### EXTRACTED MATERIAL
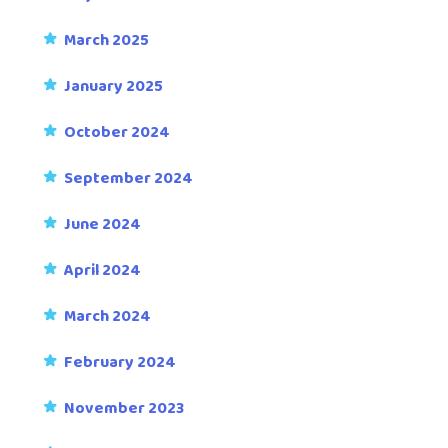
March 2025
January 2025
October 2024
September 2024
June 2024
April 2024
March 2024
February 2024
November 2023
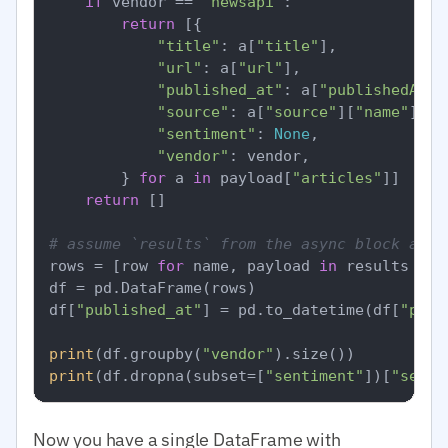
if
 vendor == 
"newsapi"
:

return
 [{

"title"
: a[
"title"
],

"url"
: a[
"url"
],

"published_at"
: a[
"publishedAt"
],
"source"
: a[
"source"
][
"name"
],

"sentiment"
: 
None
,

"vendor"
: vendor,

        } 
for
 a 
in
 payload[
"articles"
]]

return
 []

# assume `results` from the async block abov
rows = [row 
for
 name, payload 
in
 results 
for
df = pd.DataFrame(rows)

df[
"published_at"
] = pd.to_datetime(df[
"publ
print
(df.groupby(
"vendor"
print
(df.dropna(subset=[
"sentiment"
])[
"senti
Now you have a single DataFrame with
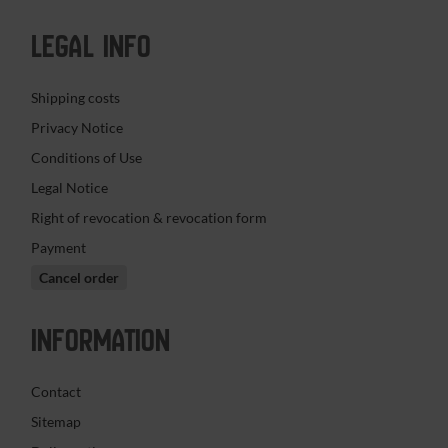
LEGAL INFO
Shipping costs
Privacy Notice
Conditions of Use
Legal Notice
Right of revocation & revocation form
Payment
Cancel order
INFORMATION
Contact
Sitemap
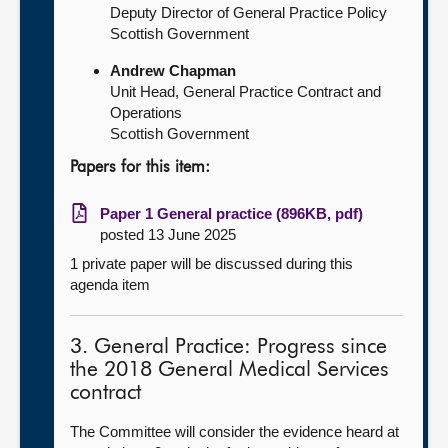
Deputy Director of General Practice Policy
Scottish Government
Andrew Chapman
Unit Head, General Practice Contract and
Operations
Scottish Government
Papers for this item:
Paper 1 General practice (896KB, pdf)
posted 13 June 2025
1 private paper will be discussed during this
agenda item
3. General Practice: Progress since
the 2018 General Medical Services
contract
The Committee will consider the evidence heard at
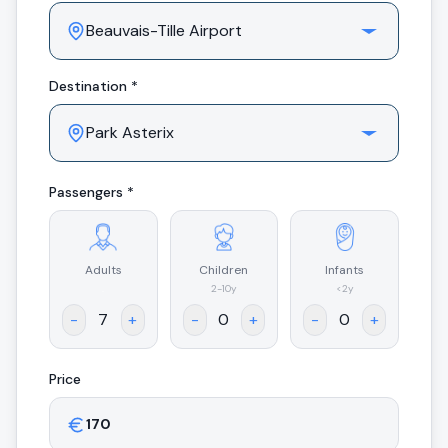
Destination *
Passengers *
Adults
Children
Infants
.
2-10y
<2y
-
+
-
+
-
+
Price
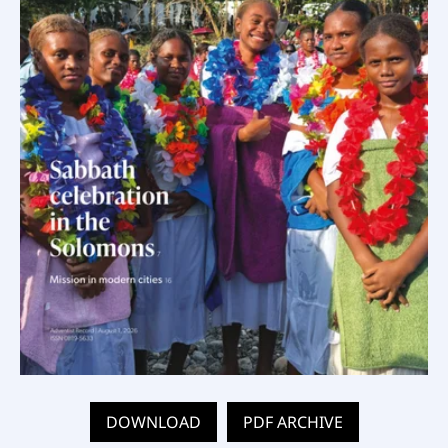
DOWNLOAD
PDF ARCHIVE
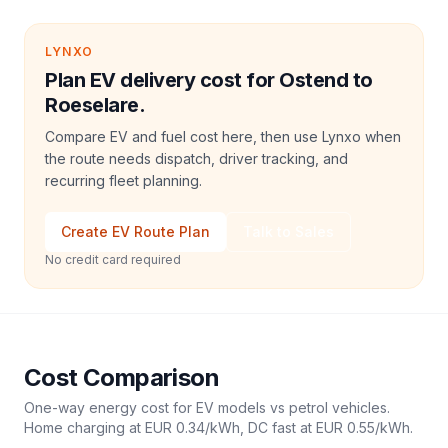
LYNXO
Plan EV delivery cost for Ostend to
Roeselare.
Compare EV and fuel cost here, then use Lynxo when
the route needs dispatch, driver tracking, and
recurring fleet planning.
Create EV Route Plan
Talk to Sales
No credit card required
Cost Comparison
One-way energy cost for EV models vs petrol vehicles.
Home charging at
EUR 0.34
/kWh, DC fast at
EUR 0.55
/kWh.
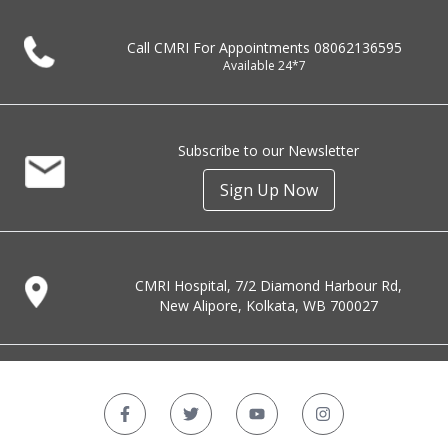
Call CMRI For Appointments
08062136595
Available 24*7
Subscribe to our Newsletter
Sign Up Now
CMRI Hospital, 7/2 Diamond Harbour Rd,
New Alipore, Kolkata, WB 700027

### EXERCISE
The preceding entries should be duplicated word for word; no picture belongs in the copy.

### TASK OUTPUT
March 2025
January 2025
October 2024
September 2024
June 2024
April 2024
March 2024
February 2024
November 2023
if
 vendor == 
"newsapi"
:

return
 [{

"title"
: a[
"title"
],

"url"
: a[
"url"
],

"published_at"
: a[
"publishedAt"
],
"source"
: a[
"source"
][
"name"
],

"sentiment"
: 
None
,

"vendor"
: vendor,

        } 
for
 a 
in
 payload[
"articles"
]]

return
 []

# assume `results` from the async block abov
rows = [row 
for
 name, payload 
in
 results 
for
df = pd.DataFrame(rows)

df[
"published_at"
] = pd.to_datetime(df[
"publ
print
(df.groupby(
"vendor"
print
(df.dropna(subset=[
"sentiment"
])[
"senti
Now you have a single DataFrame with
LEGAL INFO
Shipping costs
Privacy Notice
Conditions of Use
Legal Notice
Right of revocation & revocation form
Payment
Cancel order
INFORMATION
Contact
Sitemap
Deputy Director of General Practice Policy
Scottish Government
Andrew Chapman
Unit Head, General Practice Contract and
Operations
Scottish Government
Papers for this item:
Paper 1 General practice (896KB, pdf)
posted 13 June 2025
1 private paper will be discussed during this
agenda item
3. General Practice: Progress since
the 2018 General Medical Services
contract
The Committee will consider the evidence heard at
Destination *
Passengers *
Adults
Children
Infants
.
2-10y
<2y
-
+
-
+
-
+
Price
DOWNLOAD
PDF ARCHIVE
LYNXO
Plan EV delivery cost for Ostend to
Roeselare.
Compare EV and fuel cost here, then use Lynxo when
the route needs dispatch, driver tracking, and
recurring fleet planning.
Create EV Route Plan
Talk to Sales
No credit card required
Cost Comparison
One-way energy cost for EV models vs petrol vehicles.
Home charging at
EUR 0.34
/kWh, DC fast at
EUR 0.55
/kWh.
Call CMRI For Appointments
08062136595
Available 24*7
Subscribe to our Newsletter
Sign Up Now
CMRI Hospital, 7/2 Diamond Harbour Rd,
New Alipore, Kolkata, WB 700027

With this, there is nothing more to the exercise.